A Tale of Two Seders
Apr. 26th, 2005 08:51 pmOn Saturday, as we were discussing our Seder plans after our Hebrew chavura, a couple of friends, Bruce and Rita, upon hearing that Morgan and I would be having a two person seder, invited us to bring the food over to their place and we could have a four person seder. After sounding each other out on levels of kashrut observance, and finding that we were at the same level, Morgan and I breezed by the food coop for extra chops and the bookstore for extra haggadot. Then we went over to the home of our hosts.
It took a little while to get organized, but Rita made a salad and I served some Gefilte Fish as an appetizer. The serving of an appetizer during the last stages of preparing a seder is a tradition I started because if you sit down to the seder table hungry, then the important bits of the seder, like telling the story of the Exodus, get short shrift. This happened too often in my parental home, so I take the step of serving an appetizer so that people can enjoy the rituals of the Seder without hunger distracting them.

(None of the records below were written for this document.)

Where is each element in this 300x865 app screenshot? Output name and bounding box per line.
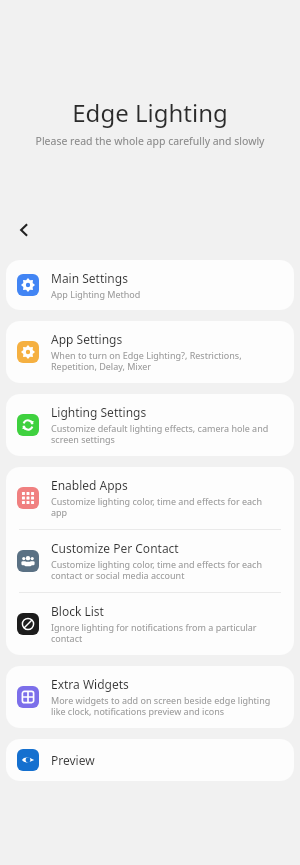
button[interactable]: Extra Widgets [6,666,294,728]
staticText: Please read the whole app carefully and … [0,134,300,148]
staticText: Lighting Settings [51,404,147,420]
staticText: Block List [51,603,104,619]
staticText: Enabled Apps [51,477,128,493]
button[interactable]: Preview [6,739,294,781]
staticText: Customize Per Contact [51,540,179,556]
staticText: Ignore lighting for notifications from a… [51,621,280,645]
button[interactable]: Lighting Settings [6,394,294,456]
button[interactable]: Main Settings [6,260,294,310]
button[interactable]: Block List [6,593,294,655]
staticText: Customize lighting color, time and effec… [51,558,280,582]
staticText: Extra Widgets [51,676,129,692]
staticText: Main Settings [51,270,128,286]
staticText: Preview [51,752,95,768]
staticText: Edge Lighting [0,96,300,129]
staticText: App Settings [51,331,123,347]
staticText: When to turn on Edge Lighting?, Restrict… [51,349,280,373]
button[interactable]: App Settings [6,321,294,383]
staticText: More widgets to add on screen beside edg… [51,694,280,718]
button[interactable]: Customize Per Contact [6,530,294,592]
staticText: Customize lighting color, time and effec… [51,495,280,519]
button[interactable]: Back [8,214,40,246]
button[interactable]: Enabled Apps [6,467,294,529]
staticText: App Lighting Method [51,288,141,300]
staticText: Customize default lighting effects, came… [51,422,280,446]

After the snack I prepared the meal. The kitchen was a lovely old galley kitchen with lots of hidden counter space and work surface. I design my passover meal to be able to sit in the oven for an indefinite period of time, and I always make lamb, because lamb plays such a significant role in the story. So I pan fried one lamb chop for the seder plate, and while that was happening, for each person I put two loin chops - salted and peppered, a bit of lavender, a bundle of asparagus, and a splash of Lemon Juice into a tin-foil packet. The packets went into a rosting pan, and the pan into a 250 degree oven, along with a casserole full of baby carrots, garlic ramps, and butter. This is a meal that can sit in the oven indefinitely, and the worst that might happen is that the asparagus will become a bit soggy.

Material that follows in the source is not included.